Prêté par le RC Lens avec option d’achat, l’attaquant n’a pour l’instant pas vraiment transformé l’essai. Après 16 journées, son bilan reste maigre : une présence intermittente, essentiellement en bouts de match, et un seul but en championnat. Un rendement trop léger pour imaginer, aujourd’hui, Levante cocher la case “on lève l’option” sans hésiter. Oui, Goduine Koyalipou a une circonstance atténuante, sa blessure à la cheville en août qui a plombé sa préparation et son démarrage, mais en Liga, les excuses tiennent rarement plus longtemps que le temps additionnel.
Le changement d’entraîneur rebat pourtant les cartes. À peine arrivé, Luis Castro installe un nouveau cadre et remet tout le monde en concurrence. Et c’est là que le dossier Koyalipou devient intéressant : il va devoir se vendre à nouveau, non plus seulement au club, mais à un coach qui n’a aucun passif avec lui. Sous Castro, il repart de zéro, avec une promesse autant qu’une menace : une place peut se gagner vite… mais elle se perd encore plus vite. Si le Portugais veut relancer Levante avec une dynamique plus ambitieuse, il cherchera des joueurs capables d’apporter tout de suite, intensité, courses, efficacité. Exactement ce que l’international centrafricain doit encore démontrer avec régularité.

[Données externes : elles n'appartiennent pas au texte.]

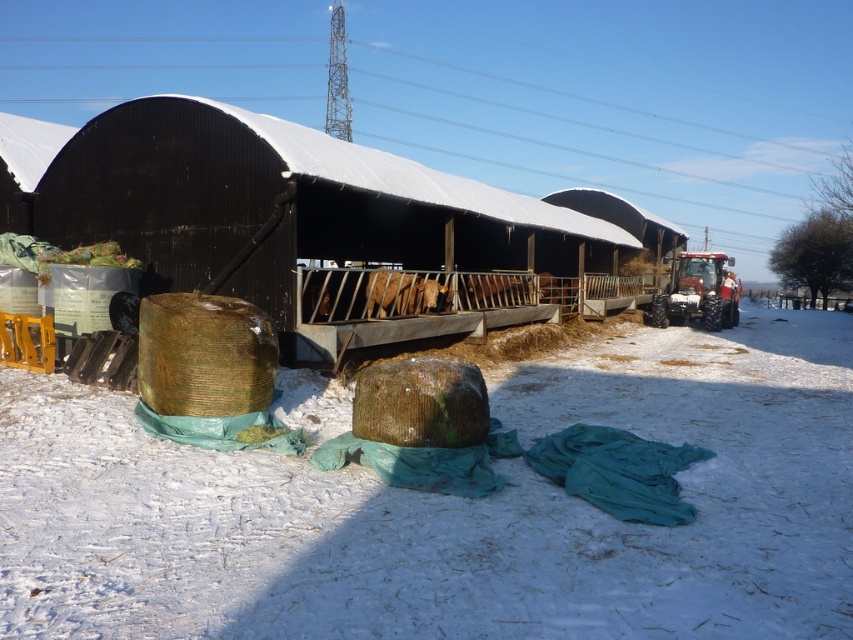 Question: Does white fluffy snow at lower center have a larger size compared to black corrugated metal barn at center?

Choices:
 (A) yes
 (B) no

Answer: (B)

Question: Which of the following is the closest to the observer?

Choices:
 (A) (93, 211)
 (B) (51, 448)

Answer: (B)

Question: From the image, what is the correct spatial relationship of white fluffy snow at lower center in relation to black corrugated metal barn at center?

Choices:
 (A) left
 (B) right

Answer: (B)

Question: Which object is closer to the camera taking this photo?

Choices:
 (A) white fluffy snow at lower center
 (B) black corrugated metal barn at center

Answer: (A)

Question: Is white fluffy snow at lower center positioned behind black corrugated metal barn at center?

Choices:
 (A) no
 (B) yes

Answer: (A)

En coulisses, l’opération est claire : un prêt payant (500 000 €) assorti d’une option d’achat estimée entre 3 et 5 M€ selon les sources, et qui pourrait devenir obligatoire sous conditions, notamment en cas de maintien en Liga. Problème : Levante est lanterne rouge, avec seulement deux victoires après 16 matchs. Dans ce contexte, la question n’est pas seulement “Koyalipou mérite-t-il d’être acheté ?”, mais d’abord “Levante sera-t-il encore en Liga pour se poser la question ?”.
En résumé, l’arrivée de Luis Castro ne suffit pas à garantir l’avenir de Koyalipou en Espagne. Elle lui offre surtout un dernier luxe : une page blanche. À lui d’y écrire autre chose qu’un statut de joker qu’on sort quand on n’a plus d’idées. S’il veut rester en Liga, ce ne sera pas au mérite du prêt, ni à la faveur d’une option : ce sera sur le terrain, sous le regard d’un nouvel entraîneur, et avec des buts comme argument principal.

En plus de Jérémy Agbonifo, le RC Lens n’est donc pas à l’abri de récupérer aussi Goduine Koyalipou en juin. Si Levante ne se maintient pas, l’option d’achat pourrait rester au placard. Et Lens devra alors trancher : relance en interne, nouveau prêt… ou exit. Une chose est sûre : les dossiers ne sont pas réglés, en Suisse et en Espagne, il sont juste en suspens.